If you’re looking for a filling, high-protein, fiber-rich breakfast option, we got you covered with this delicious apple avocado PB smoothie recipe.
Green Goddess Smoothie
- ½ avocado
- 1 small green apple
- 1 large handful of spinach
- 4-ounces of plain greek yogurt
- 1 tsp of honey
- ½-1 cup of reduced fat milk (or milk of choice)
- 1 scoop organic peanut butter powder
- ½ to 1 cup of ice
- Optional: 1 tsp of chia or flaxseeds
- Blend ingredients together in a high powered blender until smooth.
- Add more ice or water to achieve desired consistency.
- Calories: 433
- Fat: 15g
- Total Carbohydrates: 50g
- Fiber: 12g
- Protein: 27g
Why is Protein Vital for Breakfast?
Protein is one of the most satiating macronutrients. Starting your day with a hearty dose of protein can set you up to meet your protein needs with ease throughout the day, an important thing to consider for those who are very active, as well as quell any possible desire to snack between meals.

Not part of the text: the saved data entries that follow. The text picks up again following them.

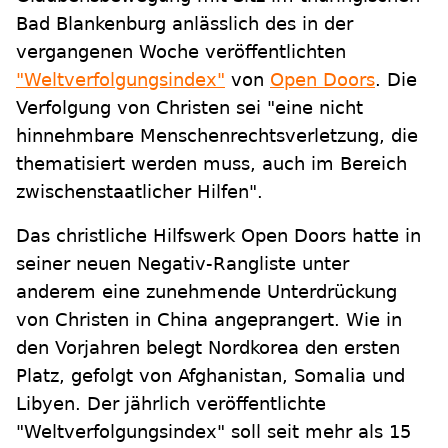
Bad Blankenburg anlässlich des in der
vergangenen Woche veröffentlichten
"Weltverfolgungsindex"
von
Open Doors
. Die
Verfolgung von Christen sei "eine nicht
hinnehmbare Menschenrechtsverletzung, die
thematisiert werden muss, auch im Bereich
zwischenstaatlicher Hilfen".
Das christliche Hilfswerk Open Doors hatte in
seiner neuen Negativ-Rangliste unter
anderem eine zunehmende Unterdrückung
von Christen in China angeprangert. Wie in
den Vorjahren belegt Nordkorea den ersten
Platz, gefolgt von Afghanistan, Somalia und
Libyen. Der jährlich veröffentlichte
"Weltverfolgungsindex" soll seit mehr als 15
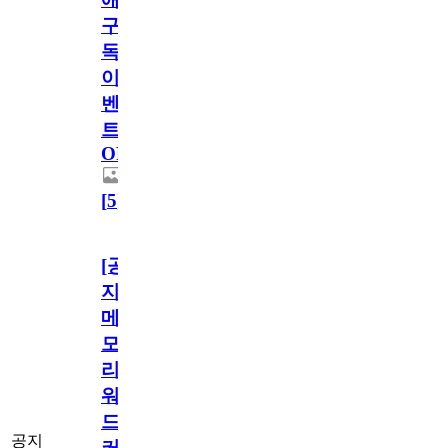
구
독
이
벤
트
OPEN!
[
5
]
[공
지]
메
모
리
워
드
공지
커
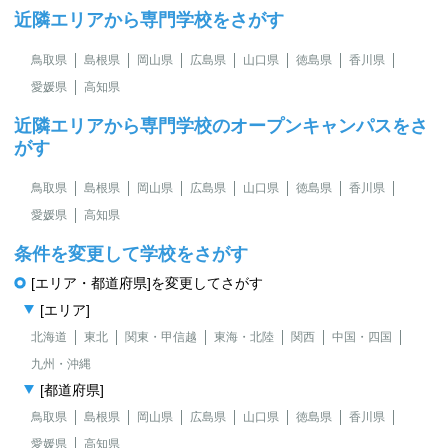
近隣エリアから専門学校をさがす
鳥取県
島根県
岡山県
広島県
山口県
徳島県
香川県
愛媛県
高知県
近隣エリアから専門学校のオープンキャンパスをさ
がす
鳥取県
島根県
岡山県
広島県
山口県
徳島県
香川県
愛媛県
高知県
条件を変更して学校をさがす
[エリア・都道府県]を変更してさがす
[エリア]
北海道
東北
関東・甲信越
東海・北陸
関西
中国・四国
九州・沖縄
[都道府県]
鳥取県
島根県
岡山県
広島県
山口県
徳島県
香川県
愛媛県
高知県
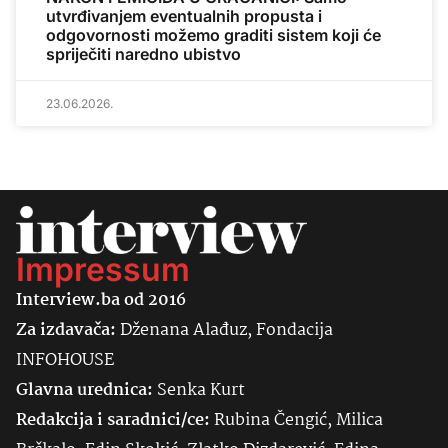
utvrđivanjem eventualnih propusta i
odgovornosti možemo graditi sistem koji će
spriječiti naredno ubistvo
23.06.2026.
Impressum
Interview.ba od 2016
Za izdavača:
Dženana Alađuz, Fondacija
INFOHOUSE
Glavna urednica:
Senka
Kurt
Redakcija i saradnici/ce:
Rubina Čengić, Milica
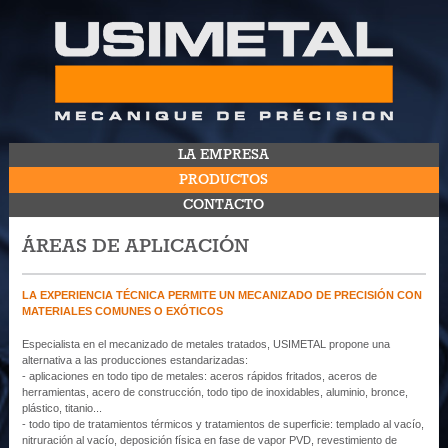
LA EMPRESA
PRODUCTOS
CONTACTO
​ÁREAS DE APLICACIÓN
LA EXPERIENCIA TÉCNICA PERMITE UN MECANIZADO DE PRECISIÓN CON
MATERIALES COMUNES O EXÓTICOS
Especialista en el mecanizado de metales tratados, USIMETAL propone una
alternativa a las producciones estandarizadas:
- aplicaciones en todo tipo de metales: aceros rápidos fritados, aceros de
herramientas, acero de construcción, todo tipo de inoxidables, aluminio, bronce,
plástico, titanio...
- todo tipo de tratamientos térmicos y tratamientos de superficie: templado al vacío,
nitruración al vacío, deposición física en fase de vapor PVD, revestimiento de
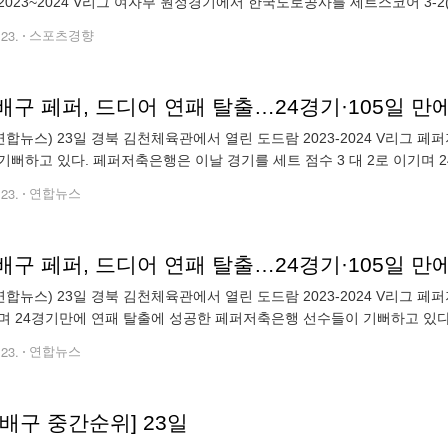
023~2024 V리그 여자부 원정경기에서 한국도로공사를 세트스코어 3-2(23-25 
내줬지만, 이후 세 세트를 내리 따내며 극적인 역전승으로
.23.
스포츠경향
구 페퍼, 드디어 연패 탈출…24경기·105일 만
연합뉴스) 23일 경북 김천체육관에서 열린 도드람 2023-2024 V리그
기뻐하고 있다. 페퍼저축은행은 이날 경기를 세트 점수 3 대 2로 이기며 24경
판매 및 DB 금지] photo@yna.co.kr (끝) ▶제보는 카톡
.23.
연합뉴스
구 페퍼, 드디어 연패 탈출…24경기·105일 만
연합뉴스) 23일 경북 김천체육관에서 열린 도드람 2023-2024 V리그 페
며 24경기만에 연패 탈출에 성공한 페퍼저축은행 선수들이 기뻐하고 있다. 2024
yna.co.kr (끝) ▶제보는 카톡 okjebo
.23.
연합뉴스
배구 중간순위] 23일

In fact, many research studies have found that consuming a protein-rich breakfast can help you eat less throughout the day. Aim to choose a breakfast that contains at least 20 grams of high-quality protein from sources such as meat, fish, poultry, dairy, or eggs [1, 2, 3].

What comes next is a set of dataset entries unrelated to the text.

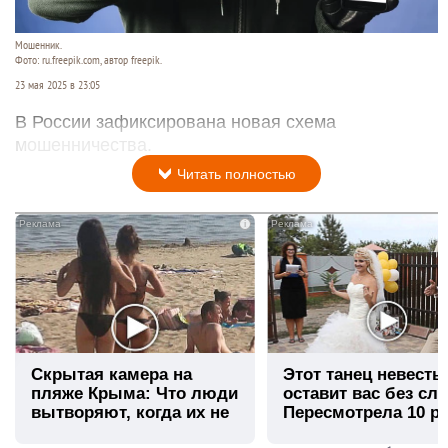
Мошенник.
Фото: ru.freepik.com, автор freepik.
23 мая 2025 в 23:05
В России зафиксирована новая схема
мошенничества.
Читать полностью
i
Скрытая камера на
Этот танец невесты
пляже Крыма: Что люди
оставит вас без сло
вытворяют, когда их не
Пересмотрела 10 ра
видят...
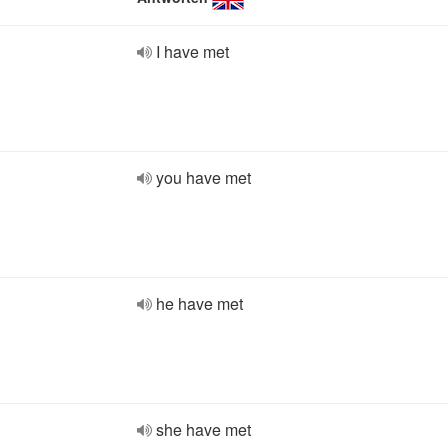
I have met
you have met
he have met
she have met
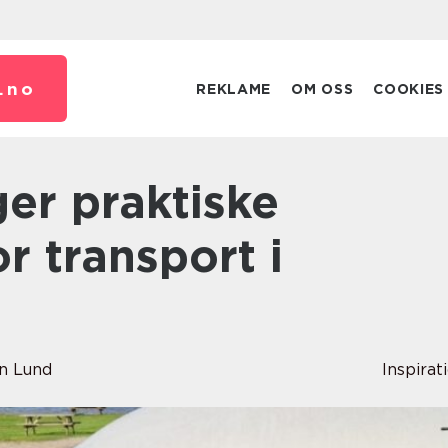
.
no
REKLAME
OM OSS
COOKIES
or transport i
n Lund
Inspirat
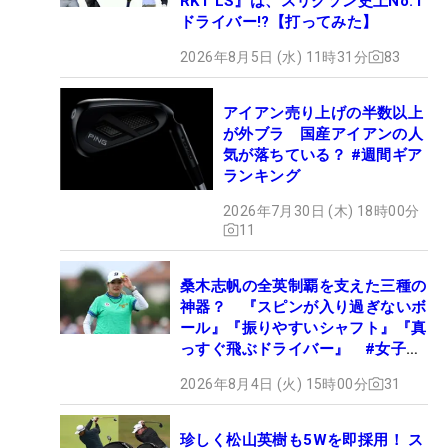
RKT LS』は、スリクソン史上No.1
ドライバー!?【打ってみた】
2026年8月5日 (水) 11時31分
83
アイアン売り上げの半数以上
が外ブラ 国産アイアンの人
気が落ちている？ #週間ギア
ランキング
2026年7月30日 (木) 18時00分
11
桑木志帆の全英制覇を支えた三種の
神器？ 『スピンが入り過ぎないボ
ール』『振りやすいシャフト』『真
っすぐ飛ぶドライバー』 #女子プ
ロセッティング
2026年8月4日 (火) 15時00分
31
珍しく松山英樹も5Wを即採用！ ス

How Much Protein Can I Absorb at Once?
While protein is important, you can consume too much. Experts believe your body can only absorb a certain amount of protein at one sitting.

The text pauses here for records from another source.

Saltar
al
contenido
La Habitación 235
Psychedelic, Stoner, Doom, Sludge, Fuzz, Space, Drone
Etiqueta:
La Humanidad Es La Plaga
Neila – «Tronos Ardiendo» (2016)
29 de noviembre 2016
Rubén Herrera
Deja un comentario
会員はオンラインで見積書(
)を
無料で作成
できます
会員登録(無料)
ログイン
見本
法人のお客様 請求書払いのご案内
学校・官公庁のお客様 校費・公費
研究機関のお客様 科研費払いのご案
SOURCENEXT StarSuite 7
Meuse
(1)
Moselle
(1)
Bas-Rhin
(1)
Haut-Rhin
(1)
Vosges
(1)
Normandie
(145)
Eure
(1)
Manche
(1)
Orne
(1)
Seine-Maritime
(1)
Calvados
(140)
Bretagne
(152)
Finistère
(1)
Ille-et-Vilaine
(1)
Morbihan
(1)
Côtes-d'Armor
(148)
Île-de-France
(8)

According to research, it’s estimated that the body best utilizes between 20-25 grams of protein within a 1-2 hour period. Anything beyond that may be used for extra energy or stored as fat.
For those who are trying to build muscle mass, research suggests there may be a limited amount that can be utilized during muscle protein synthesis. Therefore, consuming very large doses of protein post-workout may not be giving you the results you’re looking for .
Instead, experts recommend spreading out protein intake throughout the day to optimize protein absorption. It’s also a lot easier on your digestion compared to consuming a large dose of protein in one sitting.
Protein, Satiety, and Weight Management
Because protein promotes satiety, a high-protein diet is often recommended for those looking to lose weight.
Your body uses more energy to break down protein during digestion compared to other macronutrients. It also keeps you feeling full for longer by enhancing satiety hormones, which can reduce the incidences of overeating throughout the day .
While the current recommendation for protein intake for the average healthy adult is 10-35% of their total calories, one study found that adults who increased their protein to 25% of their total calories experienced significantly reduced late night snacking and obsessive thoughts about food by over 50% .
Protein is also believed to be essential for weight management after weight loss. In fact, many studies found that those who increased protein intake post-weight loss were less likely to gain the weight back compared to those who didn’t [7, 8, 9].
Why is Fiber Important for a Healthy Weight?
Fiber is another essential component in maintaining a healthy weight. Fibers are non-digestible carbohydrates that can act as bulking agents (soluble fiber) or increase transit time in the gut (insoluble fiber) depending on the type.
Some research has determined that soluble fiber may be particularly helpful in losing and maintaining a healthy weight. Soluble fiber can increase satiety by slowing digestion and gastric emptying, therefore reducing overall calorie intake throughout the day .
How Much Fiber Do I Need Daily?
It is recommended that adults consume between 25-38 grams of fiber per day. Ideally this will include a mixture of both soluble and insoluble fiber sources .
Be sure to spread your fiber intake out evenly throughout the day and avoid consuming it all in one go as this can result in gastrointestinal discomfort.
If you are looking for packaged items that are a good source of fiber, look for products that contain at least 5 grams per serving.
What Foods Are the Best Source of Fiber?
You can find rich sources of fiber in fruits, vegetables, whole grains, beans, legumes, nuts, and seeds.
Some good sources of soluble fiber include beans (such as black beans, kidney beans, and lima beans), brussel sprouts, avocados, sweet potatoes, broccoli, pears, apricots, apples, seeds (such as flax seeds and sunflower seeds), and oats.
Insoluble fibers can be found in whole grains, wheat bran, couscous, some beans and lentils, some nuts and seeds, root vegetables (such as carrots, potatoes, and parsnips), celery, and cucumbers.